Our mini white pumpkins look very at home in the showroom right now, on our Osborne Ottoman.

If you’re on Instagram, as we are, you can’t fail to have noticed the plethora of pumpkins popping up in shots of your favourite Insta personalities’ homes. Pumpkins and squashes in every shape and hue have been appearing in porches, on staircases, mantelpieces, kitchen islands, dining tables, with pets – and even in the bath! Gourdness knows, we Brits seem to have gone pumpkin-potty!

We thought we'd forage for a few facts about pumpkins in this week's blog, as well as give you a little extra inspo courtesy of our favourite Insta stylists. Thanks to all of them for agreeing to be featured here.

 
A beautifully set table, with white pumpkins taking pride of place, by the_suffolk_nest

 In the UK, pumpkin carving didn’t really take off in earnest until the 1990s, largely because we started catching on to the big fuss about Halloween in America, where it’s second only to Christmas in the amount of consumer spending it generates.

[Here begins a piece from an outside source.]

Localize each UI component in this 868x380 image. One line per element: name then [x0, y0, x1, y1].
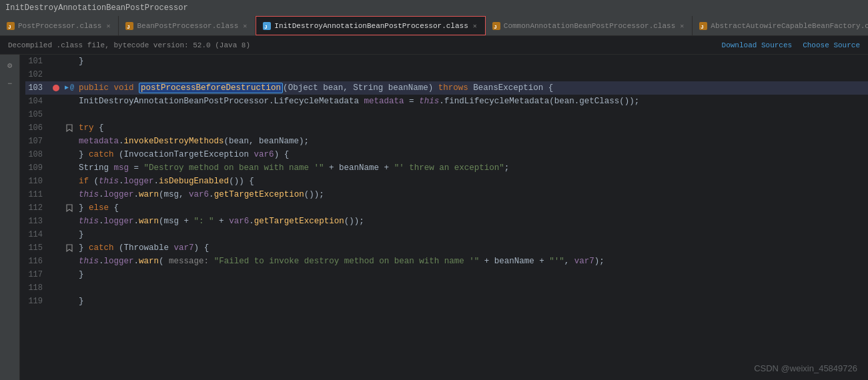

Although China is the world’s largest producer of pumpkins, followed by India, pumpkin growing the UK, albeit small by comparison, is on the up. An estimated 15 million pumpkins are grown here every year and Britain is home to Europe’s largest pumpkin grower, in Lincolnshire, producing a whopping 2 million pumpkins per year.

In fact, in its latest three-monthly review of the UK grocery market, analysts Kantar reported that some £1.5 million has already been spent on the ghostly gourds in the run-up to Halloween this year, a 29% increase on the same time last year.

 

A total of 147 pumpkins line the steps up to this renovated house in the Surrey Hills while more lie in the bath and sink! Courtesy @jonpaulclark. Check out his Instagram for more A.MAZ.ING pics of pumpkins, especially those in the latest Farrow & Ball colours!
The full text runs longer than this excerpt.